Saved data entries
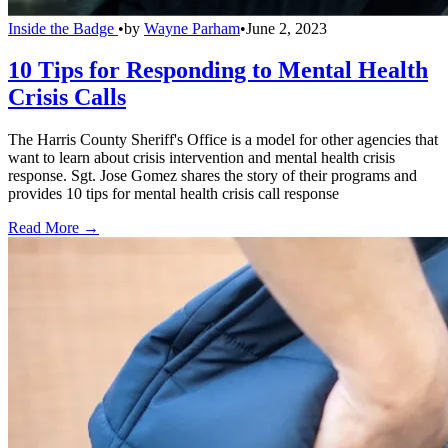
Inside the Badge
•
by
Wayne Parham
•
June 2, 2023
10 Tips for Responding to Mental Health
Crisis Calls
The Harris County Sheriff's Office is a model for other agencies that
want to learn about crisis intervention and mental health crisis
response. Sgt. Jose Gomez shares the story of their programs and
provides 10 tips for mental health crisis call response
Read More →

▶ **TASK ITEM**
Transcribe exactly the lines from the one containing "want to learn" through the end of the records, both included, and nothing else.

▶ **RESPONSE TO THIS EXERCISE**
want to learn about crisis intervention and mental health crisis
response. Sgt. Jose Gomez shares the story of their programs and
provides 10 tips for mental health crisis call response
Read More →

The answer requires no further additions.